YOUR INSTRUCTIONS
Transcribe the entries exactly; images are not part of the copy.

EXTRACTED MATERIAL
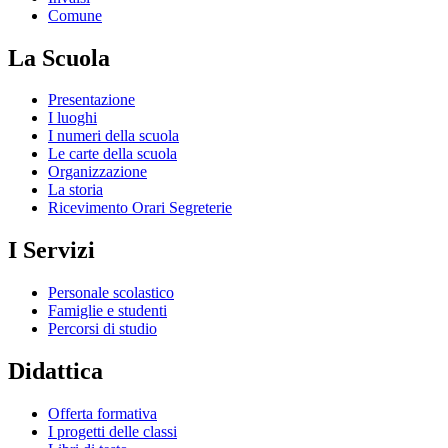
Comune
La Scuola
Presentazione
I luoghi
I numeri della scuola
Le carte della scuola
Organizzazione
La storia
Ricevimento Orari Segreterie
I Servizi
Personale scolastico
Famiglie e studenti
Percorsi di studio
Didattica
Offerta formativa
I progetti delle classi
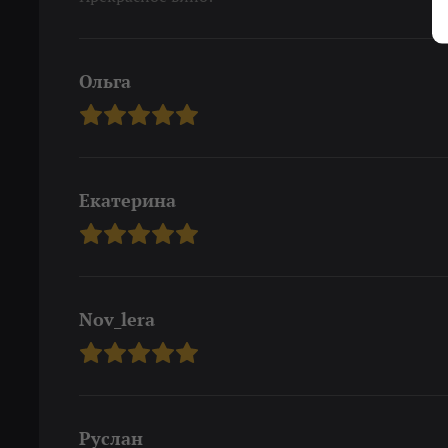
Ольга
Екатерина
Nov_lera
Руслан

SOLUTION
Comune
La Scuola
Presentazione
I luoghi
I numeri della scuola
Le carte della scuola
Organizzazione
La storia
Ricevimento Orari Segreterie
I Servizi
Personale scolastico
Famiglie e studenti
Percorsi di studio
Didattica
Offerta formativa
I progetti delle classi
Ольга
Екатерина
Nov_lera
Руслан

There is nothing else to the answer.